With an astonishing top speed, even limited to 407km/h when it launched, the Bugatti Veyron was the hottest motoring property on the market.
This week Bugatti sold the last of its 450 Veyron variants, a 16.4 Grand Sport Vitesse La Finale roadster.
The 1,888kg carbon-fibre monster will end production with 300 coupes on the road and 150 roadsters, leaving Bugatti as a brand without a saleable car.
In a final fling, the La Finale will be shown at the Geneva Motor Show on March 3rd to close the Veyron story where it began, though its 883kW peak power has grown by 147kW since the car’s launch. It also had an astonishing 1500Nm of torque.
Bugatti is not saying how much its Middle Eastern buyer paid for Chassis Number 450, but most recent Veyron Roadsters have averaged a purchase price of around €2.3 million.

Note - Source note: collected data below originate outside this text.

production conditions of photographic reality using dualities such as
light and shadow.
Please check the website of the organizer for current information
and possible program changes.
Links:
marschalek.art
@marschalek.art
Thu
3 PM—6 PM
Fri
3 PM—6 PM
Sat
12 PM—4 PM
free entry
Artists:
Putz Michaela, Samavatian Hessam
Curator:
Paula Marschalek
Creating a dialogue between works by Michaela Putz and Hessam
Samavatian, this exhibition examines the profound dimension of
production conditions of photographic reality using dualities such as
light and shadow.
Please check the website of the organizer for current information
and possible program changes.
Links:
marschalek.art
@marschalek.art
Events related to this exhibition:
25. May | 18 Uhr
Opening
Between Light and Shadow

The 8.0-litre, W16 mid-mounted motor used four turbochargers, though the narrow vee angles (it was, effectively, two W8 engines stuck together) meant it only used four camshafts.
Even with its introductory power output, the car still managed to smash beyond 100km/h in 2.5 seconds, beyond 200km/h in seven seconds and past 300km/h in 15 seconds. It kept going (after you’d stopped and inserted its go-nuts key to reduce drag) a top speed limited to 407km/h - a number less arbitrary than most knew.

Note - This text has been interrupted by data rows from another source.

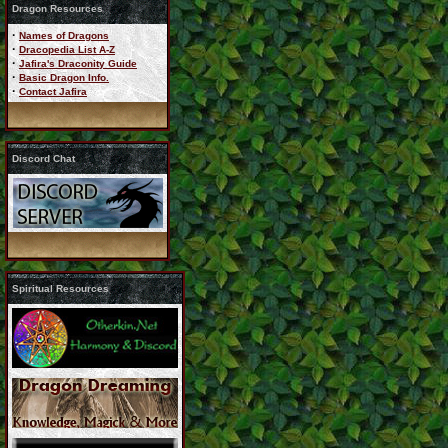
Dragon Resources
·
Names of Dragons
·
Dracopedia List A-Z
·
Jafira's Draconity Guide
·
Basic Dragon Info.
·
Contact Jafira
Discord Chat
Spiritual Resources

Volkswagen Group board member and the Veyron's engineering boss, Dr Wolfgang Schreiber, declared it was limited to 407km/h because the fastest time ever recorded on Mulsanne Straight at Le Mans was a WM Peugeot at 405km/h - and Volkswagen Group boss Dr Ferdinand Piech, who designed the Porsche 917, like beating it in a road car.

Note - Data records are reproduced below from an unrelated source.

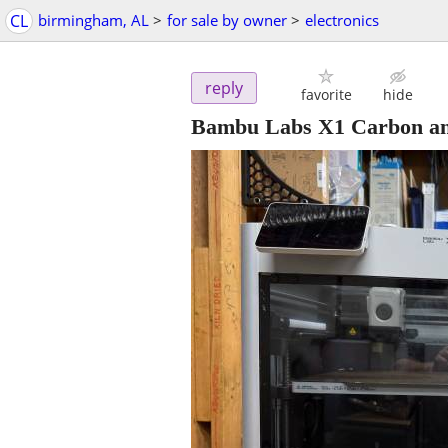
CL
birmingham, AL
>
for sale by owner
>
electronics
reply
favorite
hide
Bambu Labs X1 Carbon an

Unlimited, the 883kW Veyron Super Sport broke (and still holds) the production car speed record at 431.072km/h, though it pulled 434km/h on the fastest of the two averaged official runs - and all with a two-year Volkswagen Group warranty.
Still, Veyron owners have a different outlook on acceptable running costs than Polo owners. While it eventually moved out to 10,000km, Veyron owners were initially required to change their custom-made Michelins every 5000km, whether there was tread left or not. This was because of the stresses on the belts at vMax, and cost $25,000 a set.
What made that even worse was that the only equipment capable of the precise matching of the tyres to the wheels that guaranteed 400km/h-plus stability was only to be found in France, so Veyrons had to be shipped there to have their new boots fitted. At $70,000 a time.
And, every third time that happened (again, for presumed stress reasons), they had to spend another $50,000 to change all four alloy rims.
The all-wheel drive Veyron used a seven-speed, dual-clutch transmission, built and partly engineered by British racing specialist Ricardo (which builds McLaren’s twin-turbo V8 motors). A replacement transmission cost around $120,000, or twice what the most expensive Volkswagen-branded car cost at the time.
“In the Veyron, Bugatti has created an automobile icon and established itself as the world’s most exclusive supercar brand,” Bugatti Automobiles President, Wolfgang Dürheimer said.
“So far no other carmaker has managed to successfully market a product that stands for unique top-class technical performance and pure luxury in a comparable price/volume range.
“An unprecedented chapter in automobile history has reached its climax.”